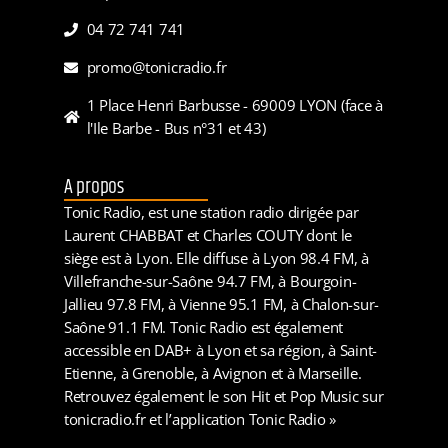
04 72 741 741
promo@tonicradio.fr
1 Place Henri Barbusse - 69009 LYON (face à
l'Ile Barbe - Bus n°31 et 43)
A propos
Tonic Radio, est une station radio dirigée par
Laurent CHABBAT et Charles COUTY dont le
siège est à Lyon. Elle diffuse à Lyon 98.4 FM, à
Villefranche-sur-Saône 94.7 FM, à Bourgoin-
Jallieu 97.8 FM, à Vienne 95.1 FM, à Chalon-sur-
Saône 91.1 FM. Tonic Radio est également
accessible en DAB+ à Lyon et sa région, à Saint-
Etienne, à Grenoble, à Avignon et à Marseille.
Retrouvez également le son Hit et Pop Music sur
tonicradio.fr et l’application Tonic Radio »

★ ★ ★ ★ ★

What the task asks: Apart from the pictures, every line of the data above should be given again exactly.

The completed task:
04 72 741 741
promo@tonicradio.fr
1 Place Henri Barbusse - 69009 LYON (face à
l'Ile Barbe - Bus n°31 et 43)
A propos
Tonic Radio, est une station radio dirigée par
Laurent CHABBAT et Charles COUTY dont le
siège est à Lyon. Elle diffuse à Lyon 98.4 FM, à
Villefranche-sur-Saône 94.7 FM, à Bourgoin-
Jallieu 97.8 FM, à Vienne 95.1 FM, à Chalon-sur-
Saône 91.1 FM. Tonic Radio est également
accessible en DAB+ à Lyon et sa région, à Saint-
Etienne, à Grenoble, à Avignon et à Marseille.
Retrouvez également le son Hit et Pop Music sur
tonicradio.fr et l’application Tonic Radio »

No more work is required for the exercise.